The same thought popped into Cynthia King's head every time she walked by a vacant lot filled with dead grass, next to a church in her Berkeley, Calif., neighborhood: Why in the world aren't they growing something there?
Soon she had the idea for an "edible churchyard," reminiscent of Alice Waters’ Edible Schoolyard project. The concept evolved and is about to become a reality, as King plans to launch as many as six faith farms this year in collaboration with a local church and nonprofits. Congregations will have the final word on what to do with the food, but King now envisions a larger network of small urban farms being developed, including schools, homes, and nonprofits, where the produce grown in the gardens will be aggregated, distributed, and sold at a profit.

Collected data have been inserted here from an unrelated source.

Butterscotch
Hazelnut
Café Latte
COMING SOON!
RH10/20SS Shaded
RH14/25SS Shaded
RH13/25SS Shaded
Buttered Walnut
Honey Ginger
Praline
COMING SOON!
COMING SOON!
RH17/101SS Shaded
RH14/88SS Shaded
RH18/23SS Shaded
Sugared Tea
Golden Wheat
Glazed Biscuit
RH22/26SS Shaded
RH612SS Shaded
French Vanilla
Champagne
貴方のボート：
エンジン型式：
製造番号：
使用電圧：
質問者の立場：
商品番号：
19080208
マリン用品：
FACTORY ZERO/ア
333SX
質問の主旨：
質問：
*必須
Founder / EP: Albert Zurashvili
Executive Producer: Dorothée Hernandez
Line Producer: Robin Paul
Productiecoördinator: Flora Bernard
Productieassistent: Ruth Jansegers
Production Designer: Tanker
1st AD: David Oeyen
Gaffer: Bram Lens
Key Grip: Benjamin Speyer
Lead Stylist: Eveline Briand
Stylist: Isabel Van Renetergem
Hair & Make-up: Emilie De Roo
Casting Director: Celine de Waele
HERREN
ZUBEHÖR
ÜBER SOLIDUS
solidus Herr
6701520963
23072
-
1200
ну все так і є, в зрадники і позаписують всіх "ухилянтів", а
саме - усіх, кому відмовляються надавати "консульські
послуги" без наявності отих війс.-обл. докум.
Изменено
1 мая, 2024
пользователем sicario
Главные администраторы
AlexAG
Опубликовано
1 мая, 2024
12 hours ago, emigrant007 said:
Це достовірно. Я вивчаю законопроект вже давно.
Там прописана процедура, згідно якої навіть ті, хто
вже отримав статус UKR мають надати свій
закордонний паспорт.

King says the idea may not have evolved if she hadn't attended an accelerator program from Local Food Lab. The company helps people develop business plans for food and farm start-ups that are both financially sustainable and environmentally responsible, with a big-picture goal of becoming the de-facto global resource for local food entrepreneurship. (Similar to incubators, which can last years, accelerators are usually intensive, boot-camp-like). For a $2,500 fee, Local Food Lab participants receive six weeks of mentoring and feedback on food and farm concepts that address sustainability challenges in the food system. They finish with a complete business plan and a chance to pitch their ideas to a group of investors and stakeholders on the final day.